You may well know what you’re going to drink with the turkey by now but here are some ideas for what to match with your Christmas starters, paired with recipes from some of Britain’s favourite chefs and cookery writers.
Roasted pumpkin and thyme soup with gruyère
Butternut squash is generally a good match for oak-aged Chardonnay and this delectable soup from Rick Stein should be no exception. With the added cream and gruyère I’d make it a more classic European style Chardonnay rather than an exuberantly fruity one.
A salad of pear, stilton and pomegranate
This delicious-sounding recipe from Nigel Slater is exactly the sort of fresh-tasting starter I feel like over the Christmas period. Despite the blue cheese I wouldn’t be going for a sweet wine. A glass of rosé Champagne or sparkling wine would be lovely and pick up on the pomegranate.
Hazelnut butter-grilled scallops with salad
Scallops have a sweet, nutty flavour of their own so I love James Martin’s idea of accentuating that with hazelnut butter, a combination that would be fabulous with an two to four year old Chassagne-Montrachet or other good white burgundy or subtly oaked Chardonnay.

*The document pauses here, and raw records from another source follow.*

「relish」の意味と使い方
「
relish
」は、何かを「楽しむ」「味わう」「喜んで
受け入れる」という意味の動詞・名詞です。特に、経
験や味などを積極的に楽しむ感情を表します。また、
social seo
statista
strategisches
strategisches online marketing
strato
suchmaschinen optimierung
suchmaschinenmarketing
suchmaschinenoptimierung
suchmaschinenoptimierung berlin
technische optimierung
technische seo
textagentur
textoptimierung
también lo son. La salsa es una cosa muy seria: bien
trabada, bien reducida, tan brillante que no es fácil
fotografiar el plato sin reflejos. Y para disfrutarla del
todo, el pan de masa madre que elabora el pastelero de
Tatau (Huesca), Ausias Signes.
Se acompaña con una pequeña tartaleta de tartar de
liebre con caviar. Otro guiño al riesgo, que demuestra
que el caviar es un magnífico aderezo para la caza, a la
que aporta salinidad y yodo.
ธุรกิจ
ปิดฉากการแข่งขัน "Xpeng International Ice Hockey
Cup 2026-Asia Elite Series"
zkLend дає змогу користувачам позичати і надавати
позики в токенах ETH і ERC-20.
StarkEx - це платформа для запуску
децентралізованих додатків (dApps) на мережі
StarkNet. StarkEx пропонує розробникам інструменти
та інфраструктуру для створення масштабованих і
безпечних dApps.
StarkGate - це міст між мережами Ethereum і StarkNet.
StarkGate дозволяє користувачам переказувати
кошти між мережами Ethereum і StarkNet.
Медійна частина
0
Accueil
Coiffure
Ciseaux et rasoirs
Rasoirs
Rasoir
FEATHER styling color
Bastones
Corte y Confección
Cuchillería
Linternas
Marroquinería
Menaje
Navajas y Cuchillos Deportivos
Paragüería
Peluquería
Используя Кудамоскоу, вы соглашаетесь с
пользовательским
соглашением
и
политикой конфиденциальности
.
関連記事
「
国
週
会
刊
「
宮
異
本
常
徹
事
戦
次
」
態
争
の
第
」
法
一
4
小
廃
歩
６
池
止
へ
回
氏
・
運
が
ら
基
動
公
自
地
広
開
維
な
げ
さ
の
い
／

Rabbit and rosemary terrine with chutney
If I have time this Christmas I’ll definitely make this delicious-sounding terrine from French charcutier Stephane Reynaud though I’ll probably serve a bought in - and slightly more wine-friendly - chutney. The suggested pairing is Gewürztraminer but I love good Beaujolais with charcuterie like this. A Morgon would be perfect.
Crab, avocado and grapefruit cocktail
A fresh tasting starter from Gary Rhodes that would be a great way to kick off the Christmas meal. The combination of fruit and seafood can be a tricky one for wine. My solution - always good with crab - would be a dry or off-dry German Riesling.
Chestnut and sweet onion soup with trompette mushrooms
There are some powerful ingredients in this rich soup which comes from Anthony Demetre’s new book, Today’s Special - garlic, rosemary, chestnuts and trompette mushrooms but the key so far as the pairing is concerned is the substantial amount of Madeira that’s been added which would overwhelm any accompanying white wine. I’d drink a dry Madeira or (slightly easier to obtain) a nutty sherry like a palo cortado with it too.
Chèvre and quince paste crostini
You could pair goats’ cheese’s classic partner Sauvignon Blanc with this unusual starter from chef James Martin but given the quince paste I think I’d go for a less aromatic white such as an Albariño or an Italian Vermentino.
Beef Carpaccio salad
Sometimes you really fancy a change from the usual Christmas repertoire and Arthur Potts Dawson, chef at Acorn, has the perfect solution - a fresh-tasting carpaccio of beef salad. Raw beef is surprisingly good with Champagne or similar sparkling wines so that would be my preferred pairing.
A French classic for Christmas and the réveillon (New Year) feast. You can’t go wrong with a young Chablis though Muscadet and Picpoul de Pinet would be thrifty credit crunch alternatives.
A slightly less successful match with Champagne than people think, particularly if the smoke is strong. Try a crisp dry German Riesling or an Australian Verdelho for a change.